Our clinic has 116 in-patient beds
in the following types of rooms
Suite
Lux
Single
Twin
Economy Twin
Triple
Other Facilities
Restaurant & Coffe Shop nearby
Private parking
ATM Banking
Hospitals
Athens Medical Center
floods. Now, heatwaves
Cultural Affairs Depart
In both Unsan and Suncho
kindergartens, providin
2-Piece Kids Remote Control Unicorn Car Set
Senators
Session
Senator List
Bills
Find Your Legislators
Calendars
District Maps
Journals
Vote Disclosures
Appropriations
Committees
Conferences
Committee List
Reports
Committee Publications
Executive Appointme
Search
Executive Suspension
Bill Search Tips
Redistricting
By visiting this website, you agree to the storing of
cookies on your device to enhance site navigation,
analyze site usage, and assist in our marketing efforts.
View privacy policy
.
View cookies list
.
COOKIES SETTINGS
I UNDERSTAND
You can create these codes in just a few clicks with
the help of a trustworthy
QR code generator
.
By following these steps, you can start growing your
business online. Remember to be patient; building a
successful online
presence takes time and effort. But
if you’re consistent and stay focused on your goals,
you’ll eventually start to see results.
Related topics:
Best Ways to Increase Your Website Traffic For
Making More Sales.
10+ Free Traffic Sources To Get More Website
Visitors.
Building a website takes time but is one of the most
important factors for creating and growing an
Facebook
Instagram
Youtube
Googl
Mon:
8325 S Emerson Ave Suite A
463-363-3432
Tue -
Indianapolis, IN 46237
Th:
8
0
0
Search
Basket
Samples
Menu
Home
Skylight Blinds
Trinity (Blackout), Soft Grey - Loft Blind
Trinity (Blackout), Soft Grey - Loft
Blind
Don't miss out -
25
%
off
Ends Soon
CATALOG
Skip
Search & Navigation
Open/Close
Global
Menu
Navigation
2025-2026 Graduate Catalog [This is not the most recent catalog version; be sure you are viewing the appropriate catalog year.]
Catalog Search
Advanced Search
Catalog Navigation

Task to complete | Return all of the above records exactly, leaving no line out.

Output for this exercise |
Our clinic has 116 in-patient beds
in the following types of rooms
Suite
Lux
Single
Twin
Economy Twin
Triple
Other Facilities
Restaurant & Coffe Shop nearby
Private parking
ATM Banking
Hospitals
Athens Medical Center
floods. Now, heatwaves
Cultural Affairs Depart
In both Unsan and Suncho
kindergartens, providin
2-Piece Kids Remote Control Unicorn Car Set
Senators
Session
Senator List
Bills
Find Your Legislators
Calendars
District Maps
Journals
Vote Disclosures
Appropriations
Committees
Conferences
Committee List
Reports
Committee Publications
Executive Appointme
Search
Executive Suspension
Bill Search Tips
Redistricting
By visiting this website, you agree to the storing of
cookies on your device to enhance site navigation,
analyze site usage, and assist in our marketing efforts.
View privacy policy
.
View cookies list
.
COOKIES SETTINGS
I UNDERSTAND
You can create these codes in just a few clicks with
the help of a trustworthy
QR code generator
.
By following these steps, you can start growing your
business online. Remember to be patient; building a
successful online
presence takes time and effort. But
if you’re consistent and stay focused on your goals,
you’ll eventually start to see results.
Related topics:
Best Ways to Increase Your Website Traffic For
Making More Sales.
10+ Free Traffic Sources To Get More Website
Visitors.
Building a website takes time but is one of the most
important factors for creating and growing an
Facebook
Instagram
Youtube
Googl
Mon:
8325 S Emerson Ave Suite A
463-363-3432
Tue -
Indianapolis, IN 46237
Th:
8
0
0
Search
Basket
Samples
Menu
Home
Skylight Blinds
Trinity (Blackout), Soft Grey - Loft Blind
Trinity (Blackout), Soft Grey - Loft
Blind
Don't miss out -
25
%
off
Ends Soon
CATALOG
Skip
Search & Navigation
Open/Close
Global
Menu
Navigation
2025-2026 Graduate Catalog [This is not the most recent catalog version; be sure you are viewing the appropriate catalog year.]
Catalog Search
Advanced Search
Catalog Navigation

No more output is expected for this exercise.